Also: If you are a beginner, which you are, DO NOT USE LLMs!!!!
LLMs are incredibly stupid, but answer with complete confidence even when wrong. Since you are a beginner you don't know when you're being lied to by the LLM.
Especially in C++, which is a very complicated language, it's not only common for LLM answers to be wrong/incorrect, but it's actually expected for them to be wrong

Also, words[i] in C does not necessarily mean you will get back a character because it depends on the type of words. For example, in C if words was a char**

From the example, I think I can tell it is used for purposes of memory efficient sorting. So instead of swapping the string values all you do is swap the pointer addresses. That way when you iterate through the vector you get back the vector in sorted order. Honestly, it seems like more of an academic exercise.
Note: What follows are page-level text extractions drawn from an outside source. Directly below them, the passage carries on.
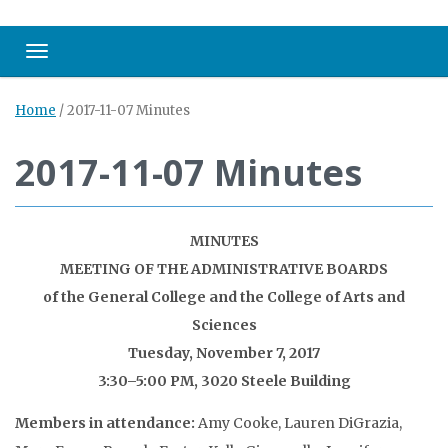
Toggle navigation
Home
/
2017-11-07 Minutes
2017-11-07 Minutes
MINUTES
MEETING OF THE ADMINISTRATIVE BOARDS
of the General College and the College of Arts and
Sciences
Tuesday, November 7, 2017
3:30–5:00 PM, 3020 Steele Building
Members in attendance:
Amy Cooke, Lauren DiGrazia,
you don't even need to set words to NULL after free-ing it, but at the same time it doesn't make it incorrect, it's just redundant

Yeah, but a std::vector internally uses std::unique_ptrs already, so swapping elements is easy/efficient anyway.

Also that does not explain why std::shared_ptrs are used over std::unique_ptrs

You should always set your pointer to nullptr because if you later dereference words again by accident you'll get an error. If you dereference nullptr it does nothing. Your program won't crash. But this is as of C23

[As of C23, if] you dereference [NULL] it does nothing. Your program won't crash.
Really? It'd be very surprising to me if dereferencing NULL would be anything but UB

Again, it's just an academic exercise on the use of pointers lol. I would also use std::unique_ptr.

It is better to now use nullptr because the NULL macro is defined differently in different headers. In some places it's 0 and others it's \0 or (void*)0. So nullptr is consistent.

Okay, but dereferencing that is still UB, isn't it?

Unfortunately, yes. It's still best practice to set a free'd allocation to nullptr or NULL simply because you can still perform a null check later.

I'm a beginner in C so don't take anything I say at any value lol

It all comes down to how aggressive you want to be in your safety checks

*words[i], not words[i]

I'm a beginner in C
You still have valid takes with proper explanations, so all good

In this case setting it to nullptr is not required because the local variable would've been destroyed immediately afterwards anyway, but yeah, if the pointer would continue to exist afterwards this might not be a bad decision

Oh, I always assume someone might come back and add more to the code later lol. I guess it's just a maintenance choice.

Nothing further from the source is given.